Report every line below that has the string "operate" in it.

Extracted page text data
▬▬▬▬▬▬▬▬▬▬
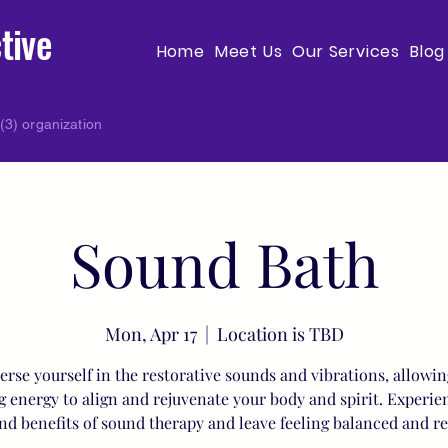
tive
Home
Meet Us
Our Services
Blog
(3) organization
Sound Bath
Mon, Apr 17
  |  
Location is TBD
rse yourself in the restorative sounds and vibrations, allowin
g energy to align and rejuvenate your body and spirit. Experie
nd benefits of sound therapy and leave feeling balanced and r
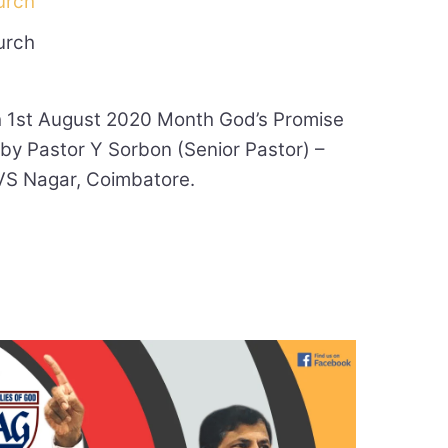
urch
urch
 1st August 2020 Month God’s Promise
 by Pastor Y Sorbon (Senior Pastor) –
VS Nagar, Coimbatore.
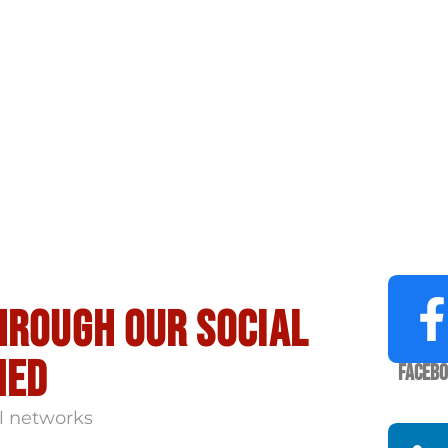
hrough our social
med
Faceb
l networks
▬▬▬▬▬▬▬▬▬▬
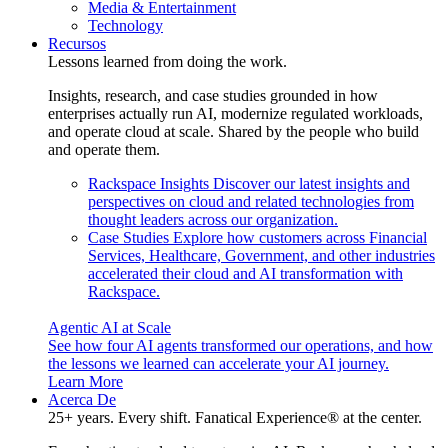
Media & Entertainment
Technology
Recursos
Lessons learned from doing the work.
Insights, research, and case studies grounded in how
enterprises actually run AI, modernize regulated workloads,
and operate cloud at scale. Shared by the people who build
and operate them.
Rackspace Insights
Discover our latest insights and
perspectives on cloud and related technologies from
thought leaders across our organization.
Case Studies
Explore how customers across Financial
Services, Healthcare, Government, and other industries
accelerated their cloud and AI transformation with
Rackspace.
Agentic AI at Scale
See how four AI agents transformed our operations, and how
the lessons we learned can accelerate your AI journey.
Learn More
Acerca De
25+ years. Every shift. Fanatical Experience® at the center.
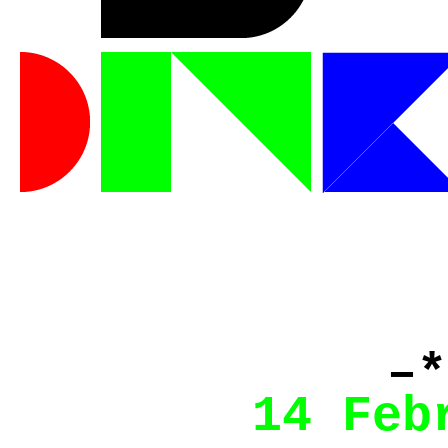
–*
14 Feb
▬▬▬▬▬▬▬▬▬▬
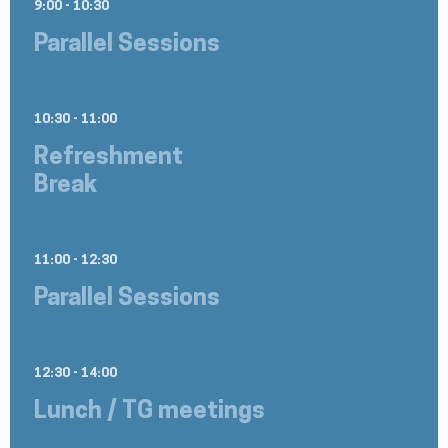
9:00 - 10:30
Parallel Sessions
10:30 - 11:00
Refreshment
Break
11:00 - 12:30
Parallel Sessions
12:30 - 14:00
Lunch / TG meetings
▬▬▬▬▬▬▬▬▬▬
Task response:
and operate cloud at scale. Shared by the people who build
and operate them.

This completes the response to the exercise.